College campuses from across the nation gather for the Associate Collegiate Press Conference. Here, college publications can educate themselves on ways to improve their publications, receive tips from professionals on how to increase their skills as journalists and network with other college students to find what works best for them to get news to their campus.
As a student thinking of a potential career in journalism, I find these panels to be extremely helpful. What I found most helpful, though, was speaking with other students. I’m not one who usually enjoys jumping in with new people who I don’t know, but having a Round Table discussion with students from places ranging from Claremont to Minnesota felt comfortable to me.
We got the opportunity to spend a mere fifty minutes discussing what issues we run into in our pursuit of giving our schools, both students and faculty, the most accurate news possible. These other students — colleagues if I’m being bold — encounter many of the same issues I have run into as the Chief News Editor for The Campanil. They’ve been met with administrators who refuse to give out information and be transparent with the students, who pay thousands of dollars to attend that institution, with people who don’t want to talk because they’ve been misquoted in the past and a variety of other challenges journalists face.
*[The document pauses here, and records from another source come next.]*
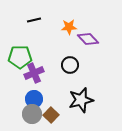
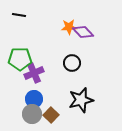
black line: moved 15 px left, 5 px up; rotated 24 degrees clockwise
purple diamond: moved 5 px left, 7 px up
green pentagon: moved 2 px down
black circle: moved 2 px right, 2 px up
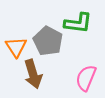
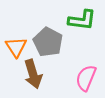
green L-shape: moved 4 px right, 3 px up
gray pentagon: moved 1 px down
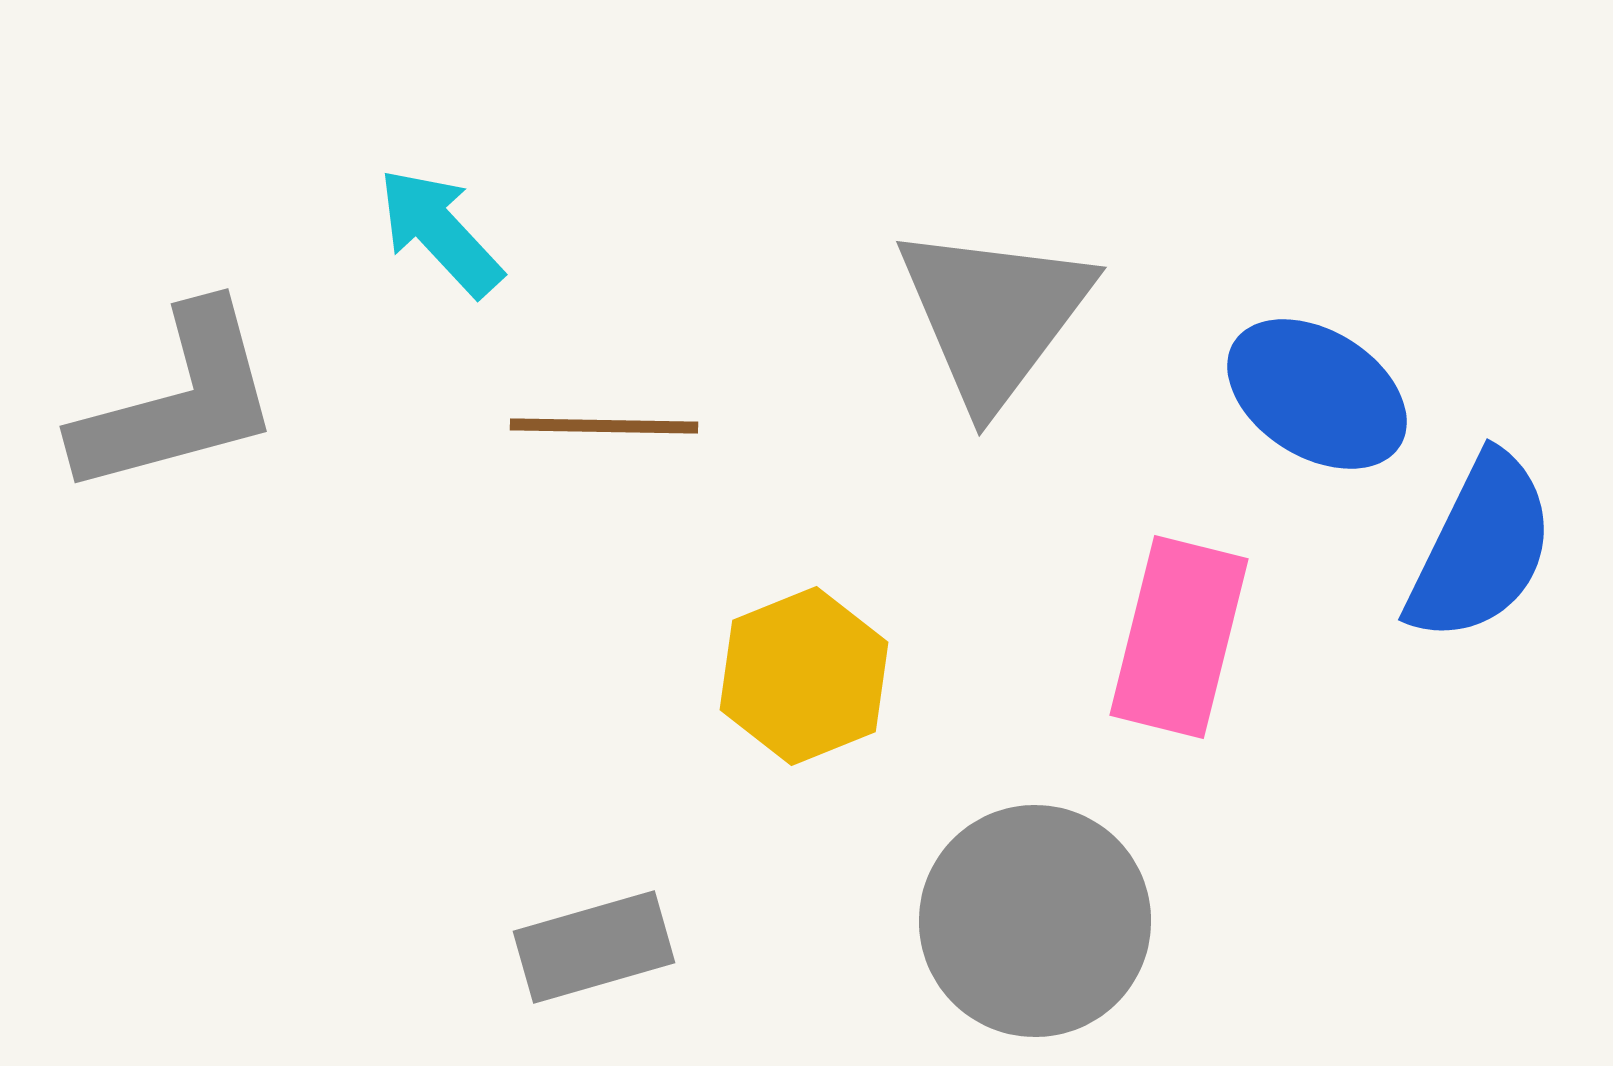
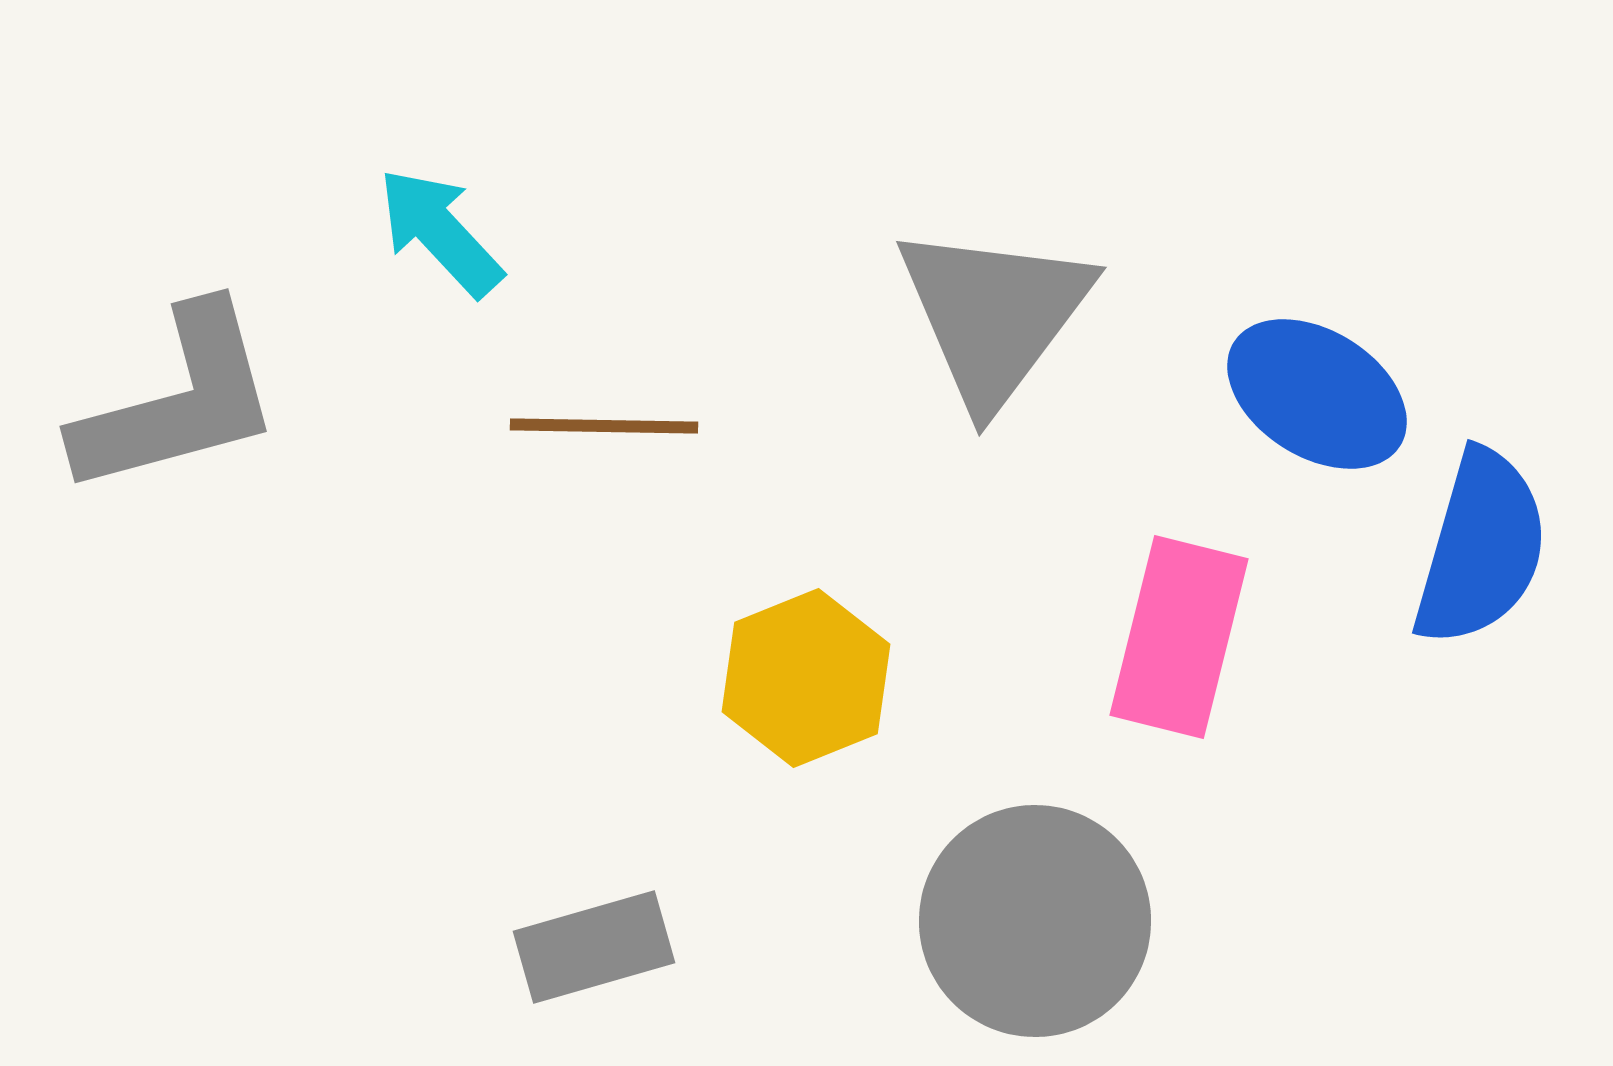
blue semicircle: rotated 10 degrees counterclockwise
yellow hexagon: moved 2 px right, 2 px down
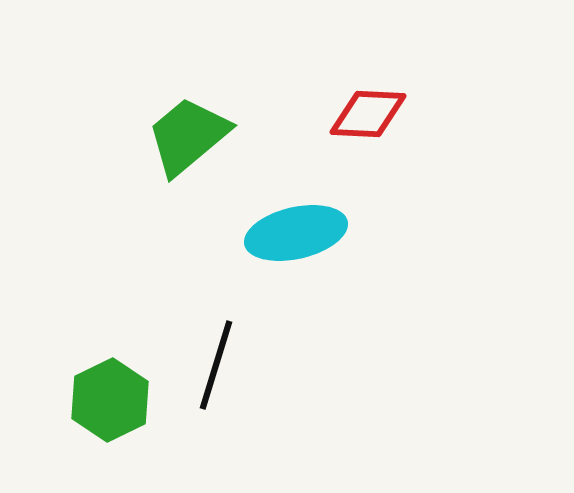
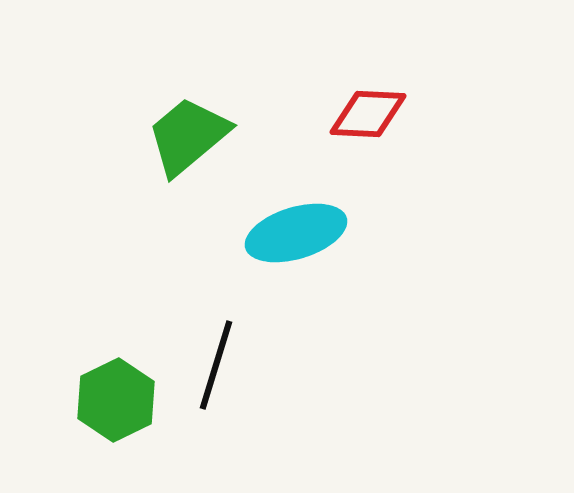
cyan ellipse: rotated 4 degrees counterclockwise
green hexagon: moved 6 px right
While this could seem discouraging to me that no one is always able to get information to make their stories the best they can be, it also gave me some comfort. It made me realize that my friends and I in the Mills’ newsroom aren’t the only ones who deal with such issues. It made me see I’m not the only one who is an editor who also struggles with design. It made me see there are students out there just as committed to creating the perfect publication as we are at The Campanil.
It’s this that gives me confidence to possibly make my life about being a journalist. It gives me more confidence as a writer and editor, and it certainly makes it feel like I’m not so alone.